= TASK TO CARRY OUT =
Go through the entries below and copy every line that holds the word "Claro".

= DATA PROVIDED =
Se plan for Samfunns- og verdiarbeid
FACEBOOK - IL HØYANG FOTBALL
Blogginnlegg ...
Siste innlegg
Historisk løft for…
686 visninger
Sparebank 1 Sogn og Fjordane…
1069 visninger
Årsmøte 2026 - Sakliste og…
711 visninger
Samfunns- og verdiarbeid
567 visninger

---

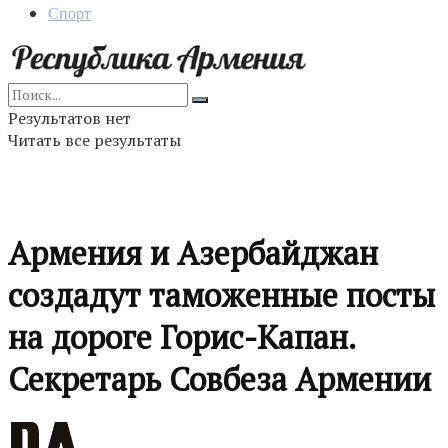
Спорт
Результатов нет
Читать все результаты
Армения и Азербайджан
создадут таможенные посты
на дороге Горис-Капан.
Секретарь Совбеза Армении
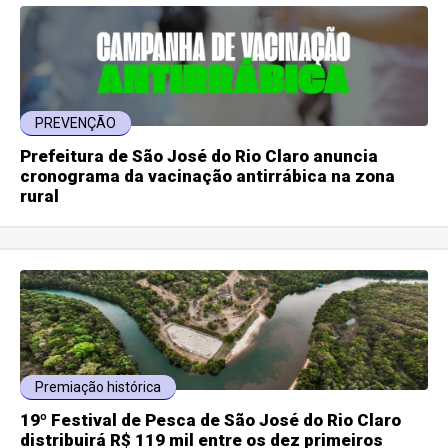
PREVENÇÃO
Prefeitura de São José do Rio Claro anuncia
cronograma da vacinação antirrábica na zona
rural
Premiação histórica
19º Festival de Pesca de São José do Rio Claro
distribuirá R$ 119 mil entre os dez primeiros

= SOLUTION TO THE EXERCISE =
Prefeitura de São José do Rio Claro anuncia
19º Festival de Pesca de São José do Rio Claro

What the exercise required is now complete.